Disclaimer opinion issues by auditors to financial statements when they could not obtain sufficient and appropriate financial statements to draw the conclusion or support their opinion. There are many reasons why auditors could not obtain sufficient and appropriate supporting documents.
It can be because management does not have enough documents to support their accounting transactions or event. Managements do not have proper control to keep those supporting documents secured and subsequently lost.
There is the intention of the management of the entity not to provide the supporting documents due to a lack of trust in auditor independence.
Lack of communication and clarification is also one of the reasons that lead to misunderstanding and then subsequently leads to a lack of supporting documents.
For example, management does not trust auditors and they do not agree to provide the payroll list.
The auditor might also issue a disclaimer audit opinion if the major of transactions or events in the financial statements involve high judgment, and management could not justify those transactions or events sufficiently according to the accounting standard that they are using.
The following are the detailed explanation related to disclaimer audit opinions based on auditing standards along with an example that could help you get a better understanding of disclaimer opinion.
In terms of seriousness, disclaimer opinion is more serious than qualified and adverse opinion.
But, sometimes this opinion can be rectified. We mean that the opinion can be changed from a disclaimer to qualified or even unqualified.
We will explain in detail why it is serious than the other two opinions and why we can rectify this opinion to be better.
Look, it seem unprofessional to give these advice, but it is how some people did and get the better result.
Before we explain the seriousness of this opinion, and how to rectify it, let see the requirement from ISA 705 regarding disclaimer opinion first.
As per ISA 705, auditors shall disclaim their opinion or issue the disclaimer opinion on financial statements if they are unable to obtain sufficient and appropriate audit evidence to support their opinion.
Auditors could disclaim opinion only if they conclude that, for the items or accounts, they could not obtain audit evidence, are material to financial statements, and also pervasive.

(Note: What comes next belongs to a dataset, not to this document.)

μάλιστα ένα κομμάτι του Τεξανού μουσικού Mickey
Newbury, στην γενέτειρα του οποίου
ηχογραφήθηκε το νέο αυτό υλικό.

If the items or accounts are immaterial or material, but not pervasive, the auditor should issue a qualified opinion.
The other case that auditors might also issue disclaimers opinion is when there are many uncertainties on certain material items or areas where auditors could not verify and assured that those items or accounts are correctly prepared.
Noted: This is the simple example related to the situation where the auditor should express disclaimers opinion and it is just to justify our explanation above. In real practice, the detail of ISA 700, and ISA 705 is highly recommended to follow.

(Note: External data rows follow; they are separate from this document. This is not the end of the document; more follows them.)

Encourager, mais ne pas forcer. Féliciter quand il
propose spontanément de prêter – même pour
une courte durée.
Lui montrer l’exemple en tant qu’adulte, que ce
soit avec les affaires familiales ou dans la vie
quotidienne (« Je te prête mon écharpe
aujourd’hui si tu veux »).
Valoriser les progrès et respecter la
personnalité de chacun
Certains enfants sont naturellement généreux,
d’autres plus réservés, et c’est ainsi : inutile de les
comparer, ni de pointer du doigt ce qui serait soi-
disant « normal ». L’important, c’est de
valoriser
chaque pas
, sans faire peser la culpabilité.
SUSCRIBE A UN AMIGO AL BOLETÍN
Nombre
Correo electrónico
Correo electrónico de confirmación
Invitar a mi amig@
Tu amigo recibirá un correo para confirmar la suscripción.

Example ABC is the audit client of CA accounting firms. CA is engaged to audit ABC’s financial statements for the year ended 31 December 2016.
Here is the summary of ABC financial statements:
- Assets : USD 100,000,000
- Liabilities: USD 50,000,000
- Equity: USD 50,000,000
- Gross Profit : USD 60,000,000
- Profit before interest and tax: USD 30,000,000
Based on this financial highlight, the materiality of these financial statements, based on 5% of total assets is USD 5,000,000.

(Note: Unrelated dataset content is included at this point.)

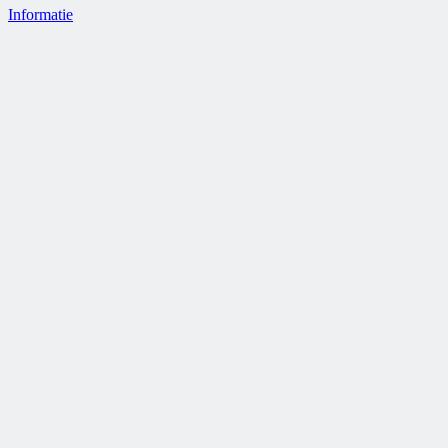
Informatie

In balance sheet items, there is a large number of accounts receivable USD 10,000,000, and CA is intended to perform its review on this balance by confirming the balance to ABC’s customers.
Yet, ABC denied letting CA perform AR confirmation and does not allow CA to access related documents. The subsequent events review found that there is no payment from those customers yet.
Based on this situation, if auditors try to persuade the client to provide and allow them to assess that information but the client still rejects it, the audit should issue a disclaimer opinion.
But, auditors should also inform the client about the subsequent of not providing the evidence and information to auditors before releasing the reports.
Example of Disclaimer of Opinion:
There are two subsections in the disclaimer of opinion. The first section is basic of the disclaimer and the second section is the opinion section.
Basically, the basis for the disclaimer section required the auditor to describe the situation and what kind of evidence or document that auditors face and could not obtain.
The auditor should also quantify the number of items or accounts that the requested documents and explanations are not provided.
As provided in the example above, the auditors could not obtain the evidence related to inventories (quantity). In this case, they explain about nature, areas, and how those problems could affect the financial statement.
But, just because they could not obtain the documents, it does not mean that they are not correctly recorded or exist. That is why they disclaim their opinion to say whether it is right or wrong.